Bottom line: Didi Chuxing’s new marriage with Uber China could quickly come under stress due to rivalries between the pair outside China, and might force them to forge a broader global alliance.
A couple of new reports are spotlighting how the new mega-merger between Didi Chuxing (Private:DIDI) and Uber’s (Private:UBER) China unit is creating uncertainty for existing global alliances involving the 2 former bitter rivals. The larger of the headlines has Uber’s US rival Lyft (Private:LYFT) suddenly questioning its alliance with Didi less than a year after the pair formed the tie-up. The other has Didi helping to raise money for Grab (Private:GRAB), also known as GrabTaxi, a bitter rival of Uber that operates service in 30 cities within 6 Southeast Asian countries.
We’ve seen this kind of chaos before with similar mega mergers in China, including one last year that formed the current Didi Chuxing, and another that brought together two group buying giants to form domestic mammoth Meituan-Dianping. In both of those cases, the marriages brought Chinese Internet titans and bitter rivals Alibaba (NYSE:BABA) and Tencent (OTCPK:TCEHY) into direct conflict, since each had invested in one of the two companies that ended up merging.
This latest case could continue that trend, since Uber counts China’s third major Internet company, online search leader Baidu (NASDAQ:BIDU), as one of its major backers. But Uber’s vast network of global investments means its new China marriage with Didi also has the potential to upset alliances in other global markets where both companies operate.

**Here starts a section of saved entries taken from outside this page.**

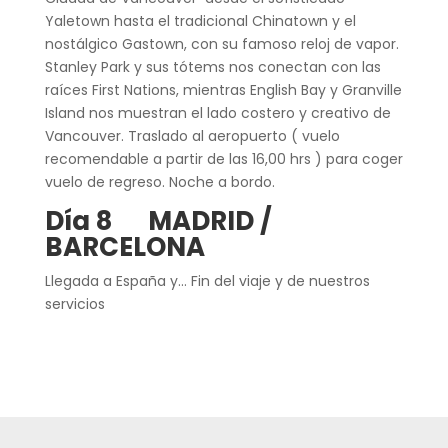
Yaletown hasta el tradicional Chinatown y el
nostálgico Gastown, con su famoso reloj de vapor.
Stanley Park y sus tótems nos conectan con las
raíces First Nations, mientras English Bay y Granville
Island nos muestran el lado costero y creativo de
Vancouver. Traslado al aeropuerto ( vuelo
recomendable a partir de las 16,00 hrs ) para coger
vuelo de regreso. Noche a bordo.
Día 8 MADRID /
BARCELONA
Llegada a España y… Fin del viaje y de nuestros
servicios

One of those is Southeast Asia, which is one of the major markets where Didi Chuxing launched its drive onto the global stage when it invested in Grab about a year ago. (previous post) No amount was ever given for that investment, though Didi made the move together with Japan’s Softbank and I speculated at the time that the amount could total around $500 million.
Now the latest reports are saying that Didi and Softbank are leading a new funding round for Grab that could raise around $600 million and could close as early as next week. (English article; Chinese article) The reports say that Grab is looking to raise an additional $400 million in the following weeks, giving it well over $1 billion in cash in its fight with Uber and other local rivals for market share.
Torn Between Alliances
Of course the situation is suddenly a bit more complicated since now Didi is helping to fund a rival of its own partner following the new tie-up with Uber China. The case looks similar with the Lyft deal, which was announced as a strategic alliance in the second half of last year. (previous post) The pair moved quickly and earlier this year launched an integrated platform that allowed Didi subscribers to seamlessly use Lyft’s services while traveling in the US, and vice versa.
Now Lyft is saying the new marriage will prompt it to re-evaluate its alliance with Didi, though it’s not adding any other details. (English article) That’s not too surprising following the deal that will see Didi and Uber’s China operations combine, with Didi holding about 80 percent of a new Chinese powerhouse with a market value of $35 billion, and Uber holding the rest.
Another alliance that could face similar questions is Didi’s partnership in India with local player Ola. Similar to the Grab deal, Didi also invested in Ola last year when it was trying to move beyond its home China market.
From a broader perspective, this new China marriage could be highly problematic for Didi, since it could put the brakes on all of its global expansion plans if Didi really wants to avoid conflict with Uber. That would seriously hurt its global growth prospects, and Didi would probably only agree to such a move if it became a major stakeholder in more of Uber’s global operations. Until that happens, Didi will probably feel the need to keep investing in partners like Grab and Ola outside China, which could quickly strain its new marriage with Uber in the vast China market.